Drawing on the work of artists-in-exile such as the painter Gerald Sekoto, painters and graphic artists vividly expressed the struggles and sufferings of black South Africans during the 1960s, 1970s and 1980s. Social dislocation and poverty, along with the rich evocations of a regenerated African popular culture, have inspired graphic artists of all backgrounds in the 1990s.
More recently, other pressing social concerns have taken precedence over the arts and humanities, and public and private support has dwindled.
As the government struggles to make once-racially exclusive arts and educational facilities accessible to all, arts councils have seen severe funding cuts and many once-vibrant arts institutions are closed or threatened with closure. The government-sponsored Johannesburg Biennale art festival has yet to attract a significant crowd.

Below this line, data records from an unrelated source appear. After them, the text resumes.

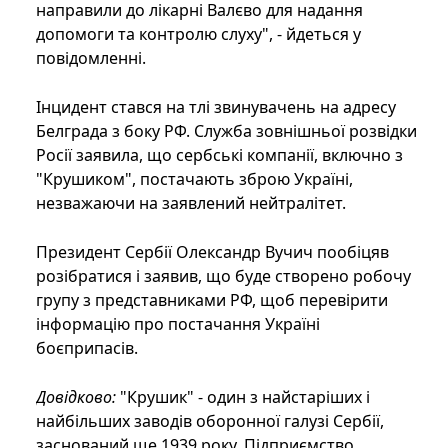
направили до лікарні Валєво для надання
допомоги та контролю слуху", - йдеться у
повідомленні.
Інцидент стався на тлі звинувачень на адресу
Белграда з боку РФ. Служба зовнішньої розвідки
Росії заявила, що сербські компанії, включно з
"Крушиком", постачають зброю Україні,
незважаючи на заявлений нейтралітет.
Президент Сербії Олександр Вучич пообіцяв
розібратися і заявив, що буде створено робочу
групу з представниками РФ, щоб перевірити
інформацію про постачання Україні
боєприпасів.
Довідково:
"Крушик" - один з найстаріших і
найбільших заводів оборонної галузі Сербії,
заснований ще 1939 року. Підприємство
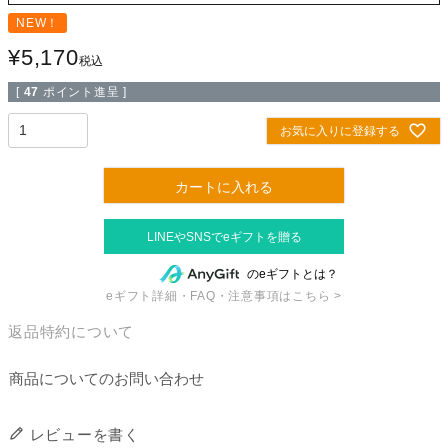
NEW！
¥
5,170
税込
[
47
ポイント進呈 ]
お気に入りに登録する
カートに入れる
のeギフトとは？
eギフト詳細・FAQ・注意事項はこちら >
返品特約について
商品についてのお問い合わせ
レビューを書く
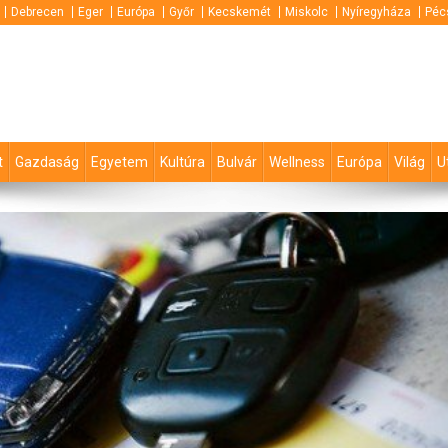
Debrecen
Eger
Európa
Győr
Kecskemét
Miskolc
Nyíregyháza
Péc
t
Gazdaság
Egyetem
Kultúra
Bulvár
Wellness
Európa
Világ
U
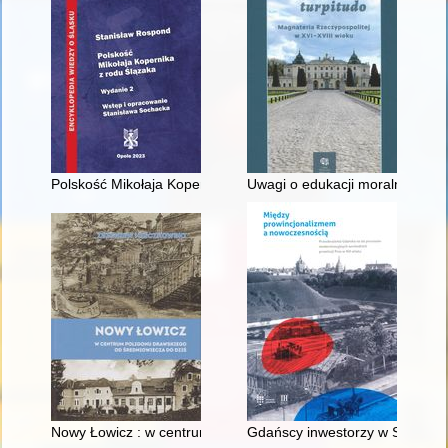
Polskość Mikołaja Kopernika z rodu Ślązaka
Uwagi o edukacji moralnej synó
Nowy Łowicz : w centrum poligonu drawskiego od średniowiecz
Gdańscy inwestorzy w Sopocie :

The country has long had important writers from different cultural and ethnic backgrounds. Black literature thrived under the adverse conditions of apartheid, but today there is no black writer, playwright or journalist of the stature of E’skia Mphahlele and Alex la Guma from the 1950s to the 1970s.

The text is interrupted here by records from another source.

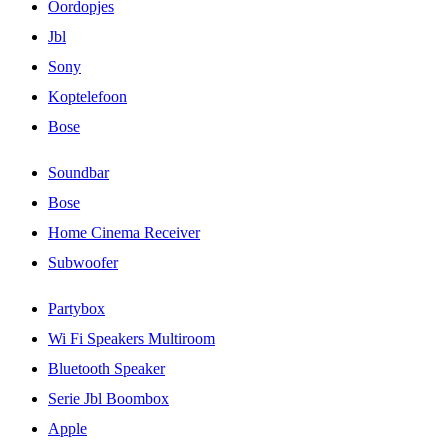
Oordopjes
Jbl
Sony
Koptelefoon
Bose
Soundbar
Bose
Home Cinema Receiver
Subwoofer
Partybox
Wi Fi Speakers Multiroom
Bluetooth Speaker
Serie Jbl Boombox
Apple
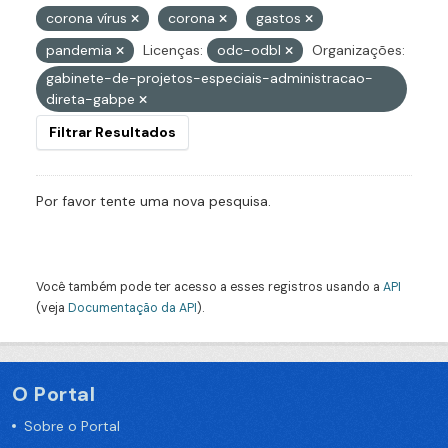
corona vírus
corona
gastos
pandemia
Licenças:
odc-odbl
Organizações:
gabinete-de-projetos-especiais-administracao-
direta-gabpe
Filtrar Resultados
Por favor tente uma nova pesquisa.
Você também pode ter acesso a esses registros usando a
API
(veja
Documentação da API
).
O Portal
Sobre o Portal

Yet the white population continues to produce world-class literary artists, including Nobel Prize winner Nadine Gordimer, two-time Booker Prize winner JM Coetzee, and the distinguished bilingual Afrikaans novelist André Brink.
Graphic artists with a rural folk background who have transitioned into the contemporary art world, such as the renowned painter Helen Sibidi, have found a ready international market.

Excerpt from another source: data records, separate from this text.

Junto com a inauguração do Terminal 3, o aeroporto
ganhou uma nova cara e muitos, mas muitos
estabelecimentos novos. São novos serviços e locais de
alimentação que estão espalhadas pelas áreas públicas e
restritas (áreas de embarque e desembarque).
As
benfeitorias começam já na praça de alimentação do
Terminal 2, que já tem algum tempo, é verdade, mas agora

In the second half of the 20th century, South Africa also produced a number of world-class art and documentary photographers, whose works vividly evoke all aspects of this diverse, powerful, conflicted and divided society. Among these photographers are the elders Ernest Cole, David Goldblatt and Peter Magubane, followed by new talent like Santu Mofokeng.
The theatre, during the 1960s, 1970s and 1980s, a thriving formal elite and informal folk art, has recently fallen on hard times.
Even Johannesburg, the country’s urban cultural hub, has seen the closure of several major downtown theater complexes, now shrouded in urban decay, and the virtual disappearance of popular black city theater. The large Pretoria State Theater complex has recently been closed due to insolvency and mismanagement.
New opportunities and interesting choreographers are appearing in the field of contemporary black dance, but the public and the budgets are still very small. The four major symphony orchestras in South Africa have also disbanded or are threatened with disbandment.
On the other hand, popular music, especially among black South African musicians and audiences, whether in live performance, recording or in the increasingly diverse industry of broadcasting, is thriving in the new era and offers great potential for artistic and financial expansion.
South Africa has highly trained and talented digital and video artists, but the market for their work in the country is limited. Local television production provides them with some employment, but the South African film industry is dying.
The very slow pace of economic growth and the high and rising levels of unemployment and taxes have created an unfavorable environment for artistic and intellectual development in the new non-racial society. One sector where both artistic and financial progress is taking place is the growth of arts festivals and performances.
The largest of these is the National Festival of the Arts, held each year in Grahamstown, Eastern Cape, which attracts large numbers of spectators to a feast of the best new works in theatre, film, serious music, lectures and visual arts and crafts.
Other local festivals have sprung up after the example of Grahamstown, and all have achieved some success and permanence on the national cultural calendar.